# TASK OBJECTIVE
Across these entries, work out how many lines carry the string "para", and give only that number.

# Page images and extracted text
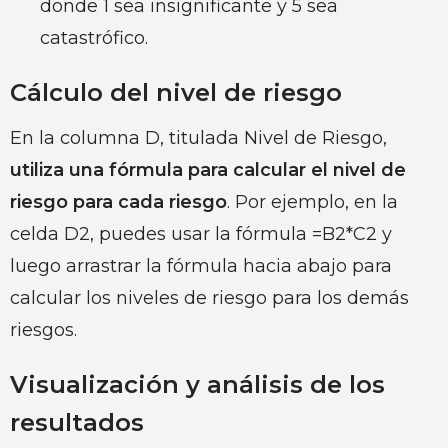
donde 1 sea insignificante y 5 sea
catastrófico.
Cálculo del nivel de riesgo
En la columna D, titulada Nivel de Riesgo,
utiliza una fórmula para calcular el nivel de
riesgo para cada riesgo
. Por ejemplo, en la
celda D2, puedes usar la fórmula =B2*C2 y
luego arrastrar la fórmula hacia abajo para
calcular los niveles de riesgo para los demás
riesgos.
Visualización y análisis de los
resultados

* * *

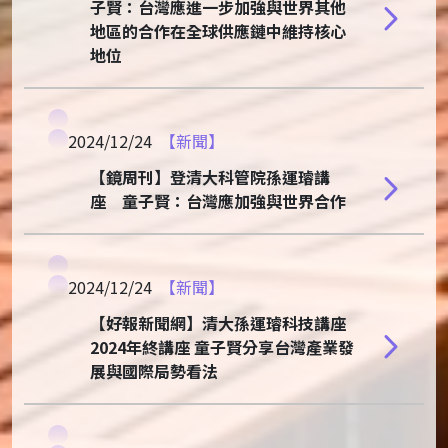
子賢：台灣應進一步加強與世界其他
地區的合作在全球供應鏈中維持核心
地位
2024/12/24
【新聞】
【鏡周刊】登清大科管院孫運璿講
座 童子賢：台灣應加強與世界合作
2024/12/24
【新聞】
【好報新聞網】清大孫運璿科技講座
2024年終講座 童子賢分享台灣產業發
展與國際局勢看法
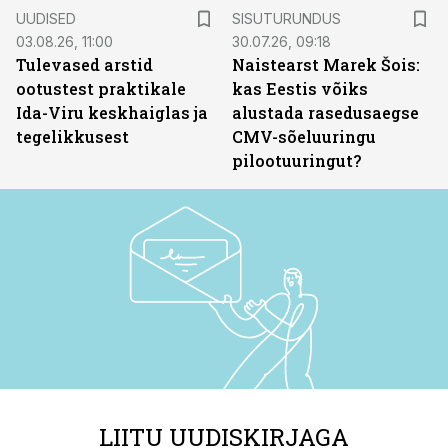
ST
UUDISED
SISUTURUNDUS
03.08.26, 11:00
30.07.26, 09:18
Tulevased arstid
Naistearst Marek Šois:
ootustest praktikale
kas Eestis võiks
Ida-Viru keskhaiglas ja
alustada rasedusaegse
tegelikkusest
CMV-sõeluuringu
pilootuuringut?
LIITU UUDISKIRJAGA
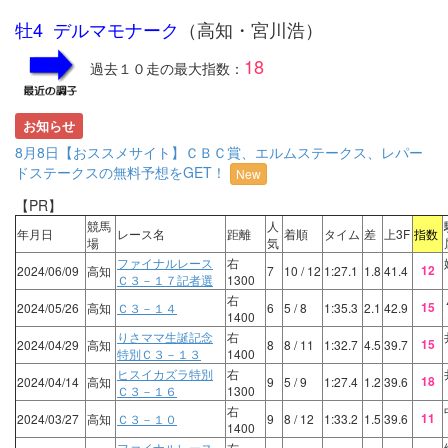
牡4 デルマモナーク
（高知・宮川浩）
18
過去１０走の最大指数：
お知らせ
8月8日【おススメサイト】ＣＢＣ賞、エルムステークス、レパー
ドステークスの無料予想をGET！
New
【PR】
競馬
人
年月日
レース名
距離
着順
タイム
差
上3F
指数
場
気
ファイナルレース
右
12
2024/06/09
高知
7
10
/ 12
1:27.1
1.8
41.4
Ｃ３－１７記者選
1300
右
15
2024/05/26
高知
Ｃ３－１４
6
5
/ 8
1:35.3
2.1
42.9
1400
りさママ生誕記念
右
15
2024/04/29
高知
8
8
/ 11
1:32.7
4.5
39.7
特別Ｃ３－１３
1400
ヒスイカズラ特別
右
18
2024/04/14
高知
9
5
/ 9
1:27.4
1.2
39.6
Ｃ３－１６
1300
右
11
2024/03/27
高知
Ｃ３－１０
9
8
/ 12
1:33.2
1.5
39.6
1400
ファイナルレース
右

# SOLUTION TO THE PROBLEM
4